Thankful for a quiet day…and thankful for you! Thank you for all the wonderful comments on the blog and emails! You are dear to share in our joy and celebration…
I’m not sure words can adequately express what the past few days have been like…as a result, Rolf and I have been putting together a couple of slideshows that we will post soon that we feel capture a bit of what our hearts are experiencing. As expected, having Rudy home has been a big adjustment but in a real positive way. He has actually slept through the night the two nights he has been at home…so we’re not as sleep deprived as one would expect!!!! He gets his last meds at 12 midnight which is when Rolf puts him on the feeding pump (the pump feeds him continually throughout the night) until 6am when we take him off the pump and give him his 6am meds. So that gives us 6 hours of solid sleep which isn’t bad! Ha Ha
I’ve spent the past two days trying to find a place for everything…what WAS a very organized changing table with neatly placed diapers and wipes has been cleared off to house all of Rudy’s medical supplies and equipment. For now Rudy has a corner of our room so until I find a good storage spot for everything our room looks more like a medical supply warehouse than a bedroom. His crib is warm and cozy, though, and he seems to like it alot.
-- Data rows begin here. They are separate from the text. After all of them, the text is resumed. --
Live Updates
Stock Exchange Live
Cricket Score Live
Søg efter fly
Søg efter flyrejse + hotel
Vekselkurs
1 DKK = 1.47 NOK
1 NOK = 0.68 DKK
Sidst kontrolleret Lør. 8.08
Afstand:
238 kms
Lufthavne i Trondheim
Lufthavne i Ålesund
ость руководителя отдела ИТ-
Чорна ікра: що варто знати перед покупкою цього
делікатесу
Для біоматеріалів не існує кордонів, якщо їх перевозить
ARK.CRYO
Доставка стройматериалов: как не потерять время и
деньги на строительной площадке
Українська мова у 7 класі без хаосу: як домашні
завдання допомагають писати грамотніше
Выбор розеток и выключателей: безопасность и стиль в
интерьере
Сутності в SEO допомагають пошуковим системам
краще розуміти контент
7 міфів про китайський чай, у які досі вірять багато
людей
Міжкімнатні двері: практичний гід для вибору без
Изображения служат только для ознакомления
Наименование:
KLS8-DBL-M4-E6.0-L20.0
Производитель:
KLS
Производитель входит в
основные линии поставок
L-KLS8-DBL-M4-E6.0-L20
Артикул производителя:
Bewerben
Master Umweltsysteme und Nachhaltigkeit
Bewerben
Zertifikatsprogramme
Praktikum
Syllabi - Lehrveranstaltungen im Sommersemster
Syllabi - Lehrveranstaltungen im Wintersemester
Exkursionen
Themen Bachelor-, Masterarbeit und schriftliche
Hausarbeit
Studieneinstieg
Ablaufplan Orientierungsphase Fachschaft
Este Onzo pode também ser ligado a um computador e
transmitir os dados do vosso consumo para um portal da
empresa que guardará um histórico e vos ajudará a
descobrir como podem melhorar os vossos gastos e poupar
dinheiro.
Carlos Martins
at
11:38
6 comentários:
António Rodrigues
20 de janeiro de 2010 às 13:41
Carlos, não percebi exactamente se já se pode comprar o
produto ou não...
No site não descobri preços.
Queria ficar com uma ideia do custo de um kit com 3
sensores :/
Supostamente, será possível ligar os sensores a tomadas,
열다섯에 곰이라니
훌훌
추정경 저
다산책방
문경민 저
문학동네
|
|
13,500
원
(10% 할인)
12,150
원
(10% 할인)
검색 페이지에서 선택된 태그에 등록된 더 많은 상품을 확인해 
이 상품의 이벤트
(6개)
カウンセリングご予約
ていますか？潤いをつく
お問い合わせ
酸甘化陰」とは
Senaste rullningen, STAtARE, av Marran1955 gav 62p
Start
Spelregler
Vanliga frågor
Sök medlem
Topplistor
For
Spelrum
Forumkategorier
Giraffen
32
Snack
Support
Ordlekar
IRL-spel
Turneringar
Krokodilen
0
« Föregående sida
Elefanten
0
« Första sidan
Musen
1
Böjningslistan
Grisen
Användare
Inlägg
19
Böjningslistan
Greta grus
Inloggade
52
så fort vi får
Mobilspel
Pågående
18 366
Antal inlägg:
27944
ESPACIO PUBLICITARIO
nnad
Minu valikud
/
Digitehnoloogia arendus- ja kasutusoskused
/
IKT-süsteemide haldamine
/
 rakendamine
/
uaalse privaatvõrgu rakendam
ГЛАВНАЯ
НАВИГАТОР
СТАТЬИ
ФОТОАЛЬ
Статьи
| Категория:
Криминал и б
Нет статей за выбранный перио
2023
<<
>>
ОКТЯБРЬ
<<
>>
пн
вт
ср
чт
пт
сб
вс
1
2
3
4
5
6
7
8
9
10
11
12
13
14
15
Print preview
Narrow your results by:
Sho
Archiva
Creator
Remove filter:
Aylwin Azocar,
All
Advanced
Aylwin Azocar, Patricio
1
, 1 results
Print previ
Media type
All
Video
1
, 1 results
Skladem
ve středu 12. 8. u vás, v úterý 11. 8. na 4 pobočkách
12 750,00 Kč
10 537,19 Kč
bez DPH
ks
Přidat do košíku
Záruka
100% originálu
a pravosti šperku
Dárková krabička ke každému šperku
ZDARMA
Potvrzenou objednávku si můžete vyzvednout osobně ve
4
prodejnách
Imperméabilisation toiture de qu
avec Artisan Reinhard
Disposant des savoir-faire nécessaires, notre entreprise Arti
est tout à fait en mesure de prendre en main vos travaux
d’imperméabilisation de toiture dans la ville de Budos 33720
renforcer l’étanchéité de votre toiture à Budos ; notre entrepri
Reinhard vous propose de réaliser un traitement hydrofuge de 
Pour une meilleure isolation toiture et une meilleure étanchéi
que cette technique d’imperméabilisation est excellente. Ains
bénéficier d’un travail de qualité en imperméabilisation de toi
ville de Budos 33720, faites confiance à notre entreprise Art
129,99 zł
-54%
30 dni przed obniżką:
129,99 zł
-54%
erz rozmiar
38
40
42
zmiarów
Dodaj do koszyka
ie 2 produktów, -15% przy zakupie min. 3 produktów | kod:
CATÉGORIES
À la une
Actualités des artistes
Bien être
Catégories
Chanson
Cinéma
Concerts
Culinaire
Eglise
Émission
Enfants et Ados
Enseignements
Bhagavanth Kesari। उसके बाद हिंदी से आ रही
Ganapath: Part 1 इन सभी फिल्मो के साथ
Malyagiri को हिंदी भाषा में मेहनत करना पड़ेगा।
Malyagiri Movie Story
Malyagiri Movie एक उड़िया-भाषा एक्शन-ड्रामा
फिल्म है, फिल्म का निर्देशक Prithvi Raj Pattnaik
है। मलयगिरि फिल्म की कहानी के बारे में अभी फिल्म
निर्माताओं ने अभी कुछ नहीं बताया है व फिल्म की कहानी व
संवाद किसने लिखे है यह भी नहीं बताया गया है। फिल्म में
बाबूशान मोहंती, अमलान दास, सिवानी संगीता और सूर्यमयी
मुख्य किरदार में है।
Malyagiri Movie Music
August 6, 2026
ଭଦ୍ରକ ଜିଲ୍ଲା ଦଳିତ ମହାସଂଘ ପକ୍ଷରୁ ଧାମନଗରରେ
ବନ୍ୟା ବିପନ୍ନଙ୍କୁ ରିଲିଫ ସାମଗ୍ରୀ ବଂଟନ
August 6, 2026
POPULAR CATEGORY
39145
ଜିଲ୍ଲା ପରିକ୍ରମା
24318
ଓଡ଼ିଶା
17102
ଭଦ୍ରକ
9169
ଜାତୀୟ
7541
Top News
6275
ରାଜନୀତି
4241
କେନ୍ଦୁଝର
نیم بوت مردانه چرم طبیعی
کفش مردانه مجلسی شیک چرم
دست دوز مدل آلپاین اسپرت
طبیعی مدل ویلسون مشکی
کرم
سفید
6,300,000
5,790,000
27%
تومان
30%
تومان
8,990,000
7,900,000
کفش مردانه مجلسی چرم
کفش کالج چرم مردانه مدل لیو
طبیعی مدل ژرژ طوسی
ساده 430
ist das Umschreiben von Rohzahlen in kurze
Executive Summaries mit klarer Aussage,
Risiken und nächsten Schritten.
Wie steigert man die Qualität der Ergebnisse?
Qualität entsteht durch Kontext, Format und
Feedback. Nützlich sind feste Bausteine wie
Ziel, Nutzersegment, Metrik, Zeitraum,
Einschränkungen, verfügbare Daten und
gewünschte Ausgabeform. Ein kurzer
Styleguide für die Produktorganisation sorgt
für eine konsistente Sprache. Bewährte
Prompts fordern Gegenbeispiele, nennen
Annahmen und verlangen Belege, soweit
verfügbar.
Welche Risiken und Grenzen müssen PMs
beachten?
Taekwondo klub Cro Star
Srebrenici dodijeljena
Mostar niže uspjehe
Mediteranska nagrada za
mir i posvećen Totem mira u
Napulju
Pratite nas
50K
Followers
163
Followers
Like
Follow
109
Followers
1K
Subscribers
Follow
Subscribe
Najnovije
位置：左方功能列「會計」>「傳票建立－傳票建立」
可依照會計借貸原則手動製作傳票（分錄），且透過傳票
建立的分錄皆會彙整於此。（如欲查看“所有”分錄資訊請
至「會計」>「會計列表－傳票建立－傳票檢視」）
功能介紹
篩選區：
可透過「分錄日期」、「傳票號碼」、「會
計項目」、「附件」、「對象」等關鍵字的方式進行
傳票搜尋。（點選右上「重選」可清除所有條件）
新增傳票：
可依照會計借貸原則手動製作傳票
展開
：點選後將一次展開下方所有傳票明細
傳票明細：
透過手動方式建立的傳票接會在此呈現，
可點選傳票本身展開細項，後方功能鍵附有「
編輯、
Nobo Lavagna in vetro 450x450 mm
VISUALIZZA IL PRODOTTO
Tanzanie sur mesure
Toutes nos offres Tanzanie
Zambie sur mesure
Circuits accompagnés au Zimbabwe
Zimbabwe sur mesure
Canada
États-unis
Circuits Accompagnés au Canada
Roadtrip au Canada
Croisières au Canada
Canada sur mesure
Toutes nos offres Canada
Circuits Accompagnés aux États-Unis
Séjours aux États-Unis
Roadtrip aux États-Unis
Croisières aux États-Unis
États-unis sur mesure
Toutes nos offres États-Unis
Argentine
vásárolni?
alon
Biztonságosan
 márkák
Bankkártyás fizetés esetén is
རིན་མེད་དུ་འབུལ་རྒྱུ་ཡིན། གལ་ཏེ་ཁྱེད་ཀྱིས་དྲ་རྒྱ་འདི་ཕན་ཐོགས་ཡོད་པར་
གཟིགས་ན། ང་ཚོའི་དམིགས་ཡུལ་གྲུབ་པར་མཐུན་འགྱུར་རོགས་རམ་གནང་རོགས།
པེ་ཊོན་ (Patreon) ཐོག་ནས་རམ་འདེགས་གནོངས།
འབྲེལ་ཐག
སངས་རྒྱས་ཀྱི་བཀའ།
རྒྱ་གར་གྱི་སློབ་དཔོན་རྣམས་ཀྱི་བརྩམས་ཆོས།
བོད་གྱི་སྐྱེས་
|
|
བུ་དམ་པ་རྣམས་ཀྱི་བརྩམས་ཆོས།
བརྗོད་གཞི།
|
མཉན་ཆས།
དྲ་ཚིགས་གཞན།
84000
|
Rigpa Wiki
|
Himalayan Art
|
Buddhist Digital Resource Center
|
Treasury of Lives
The kids are sweet with him and visibly excited to have him home but they are sensitive to give him space and not overwhelm him. I’m not as nervous as I thought I’d be in caring for Rudy but, I admit, I’m not too eager to leave the security of our home. Rudy has his first pediatrician appt. this afternoon so that will be our first outing. I’m still trying to get a handle on his schedule…He feeds every 3 hours, he has a total of 13 meds he takes at different intervals throughout the day and we have to make sure we get his trach and g-tube cleaning/care done each day. It feels pretty non-stop at this point but I’m sure it will all become second nature and we’ll settle into a nice routine…there will be a day when drawing his meds, alone, won’t take me 20 minutes!
So, we continue to take life one day at a time…praying for wisdom, discernment and AN ABUNDANCE of GRACE as we all let down a bit after the adrenaline rush of the past 6 months. I still feel like I’m on that raft adrift at sea but no longer on the open, choppy waters…now it feels like we’re cruising along the coast in sight of land!